I’m pissed at my therapist for wanting so sit there and “BE WITH ME” while I get sad or angry.  (FUCK THAT!)

I’m pissed at my good friends for returning my calls when I  leave sobbing voicemails.  (Just leave me the FUCK ALONE!)

I’m pissed at my gently pained back and hips for CONSTANTLY, reminding me of the tumors growing there.

I’m pissed at my husband for never, ever helping me with the holiday preparations and celebration.  Why the FUCK do I have to do it all AND DIE?

I’m pissed that I’m pissed. WHAT A WASTE OF FAMILY TIME!

I’m PISSED that even  the sessions on Professional Development Day that DID interest me won’te matter BECAUSE I’LL ONLY BE TEACHING ANOTHER COUPLE OF QUARTERS, MOST LIKELY.

I’m really pissed that this might be my last year teaching.

I’m pissed that I’ll never get to practice the new leadership skills I was developing.  That I’ll never have that quarter when “I got it right” as a teacher.

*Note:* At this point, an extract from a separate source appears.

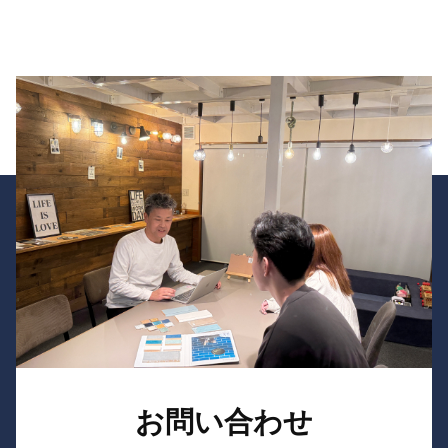
お問い合わせ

I’m pissed that my kids are going to grow up without me.

I’m pissed my lovely puppy will have to be walked by someone else.

But I’m really pissed at YOU.  I’m pissed that this is happening to me and NOT YOU.

So I’m plugging my ears, stomping my feet, and yelling LALALALALALALALALALALA!!!!

I’m walking into this angry storm with fists raised and legs kicking, face learning forward into slashing tears,  howling rage and bitterness.